Alla fine la costituzione di parte civile della Regione Siciliana nel processo a Paolo Ruggirello è arrivata. La giunta Musumeci ha dato mandato di presentare l’istanza il 7 aprile, ovvero il giorno prima di quella che sarebbe dovuta essere la prima udienza, poi slittata – e rinviata al 12 maggio – a causa dell’emergenza Covid-19. A fine gennaio, era stato il presidente della commissione regionale Antimafia Claudio Fava a chiedere pubblicamente i motivi della mancata costituzione nel corso dell’udienza preliminare del procedimento scaturito dall’inchiesta Scrigno, che a maggio scorso portò dietro le sbarre l’ex deputato regionale.

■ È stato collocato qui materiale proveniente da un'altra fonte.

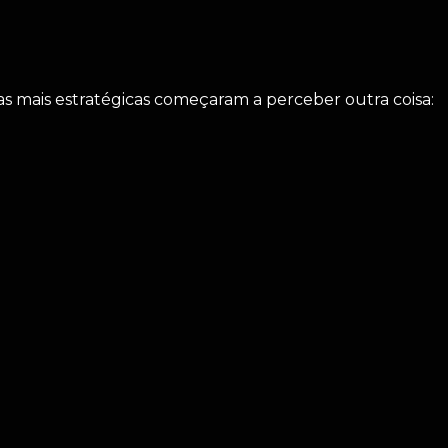
s mais estratégicas começaram a perceber outra coisa: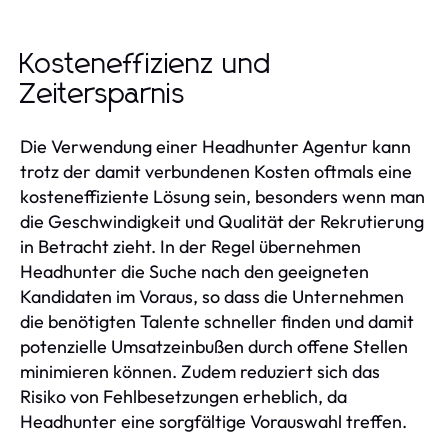
Kosteneffizienz und
Zeitersparnis
Die Verwendung einer Headhunter Agentur kann
trotz der damit verbundenen Kosten oftmals eine
kosteneffiziente Lösung sein, besonders wenn man
die Geschwindigkeit und Qualität der Rekrutierung
in Betracht zieht. In der Regel übernehmen
Headhunter die Suche nach den geeigneten
Kandidaten im Voraus, so dass die Unternehmen
die benötigten Talente schneller finden und damit
potenzielle Umsatzeinbußen durch offene Stellen
minimieren können. Zudem reduziert sich das
Risiko von Fehlbesetzungen erheblich, da
Headhunter eine sorgfältige Vorauswahl treffen.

«Dagli atti depositati in sede di indagine, si ipotizza per l’ex deputato Ruggirello un ruolo primario nella tutela degli interessi criminali nella provincia di Trapani sfruttando, anche, il proprio ruolo quale componente dell’Assemblea Regionale Siciliana», ricordò Fava in un’interrogazione parlamentare. Parziale risposta si trova nelle premesse della delibera di giunta. «L’Ufficio legislativo ha rappresentato all’avvocatura distrettuale dello Stato la circostanza che il pm nelle fasi conclusive non avrebbe indicato la Regione Siciliana quale parte offesa», si legge nel documento.

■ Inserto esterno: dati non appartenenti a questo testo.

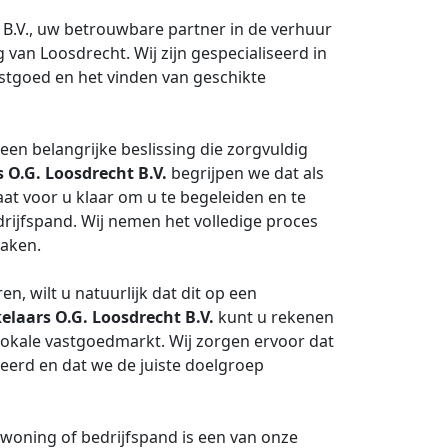
B.V., uw betrouwbare partner in de verhuur
an Loosdrecht. Wij zijn gespecialiseerd in
stgoed en het vinden van geschikte
een belangrijke beslissing die zorgvuldig
O.G. Loosdrecht B.V.
begrijpen we dat als
at voor u klaar om u te begeleiden en te
rijfspand. Wij nemen het volledige proces
zaken.
, wilt u natuurlijk dat dit op een
laars O.G. Loosdrecht B.V.
kunt u rekenen
lokale vastgoedmarkt. Wij zorgen ervoor dat
eerd en dat we de juiste doelgroep
woning of bedrijfspand is een van onze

Preso atto però dell’accusa di associazione mafiosa e dell’obbligo per la Regione, stando alla legge 15/2008, di costituirsi parte civile in tutti i processi per mafia, l’istanza è stata inviata al tribunale. Sarà il giudice che dovrà valutarla. Durante l’udienza preliminare, il gup ha accolto la costituzione di una quindicina di Comuni. 

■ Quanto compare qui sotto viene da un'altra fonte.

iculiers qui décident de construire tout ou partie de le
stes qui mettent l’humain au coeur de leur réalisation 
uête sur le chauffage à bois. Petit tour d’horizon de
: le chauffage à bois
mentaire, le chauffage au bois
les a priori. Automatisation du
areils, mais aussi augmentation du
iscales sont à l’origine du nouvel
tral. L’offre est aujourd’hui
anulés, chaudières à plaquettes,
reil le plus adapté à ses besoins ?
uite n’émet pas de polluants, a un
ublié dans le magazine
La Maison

Ruggirello, che è rimasto in custodia cautelare in carcer, al momento si trova ricoverato all’ospedale Cotugno di Napoli, dopo essere risultato positivo al Covid-19. Nei giorni scorsi, i suoi legali hanno ottenuto dalla Cassazione l’annullamento dell’ordinanza con cui il tribunale del Riesame si era opposto alla scarcerazione. Adesso a rivalutare la richiesta saranno i giudici trapanesi.

L’ex deputato globetrotter fu arrestato con l’accusa di far parte di Cosa nostra e di averne beneficiato in termini elettorali. Un vantaggio che Ruggirello avrebbe gestito ricambiando le attenzioni e contribuendo, secondo i magistrati, a curare gli interesse del sodalizio mafioso. Nello specifico Ruggirello si sarebbe mosso promettendo assunzioni, impegni per l’ottenimento di finanziamenti pubblici e avrebbe collaborato con soggetti accusati di essere legati a Cosa nostra per comporre le liste elettorali in diversi centri della provincia trapanese.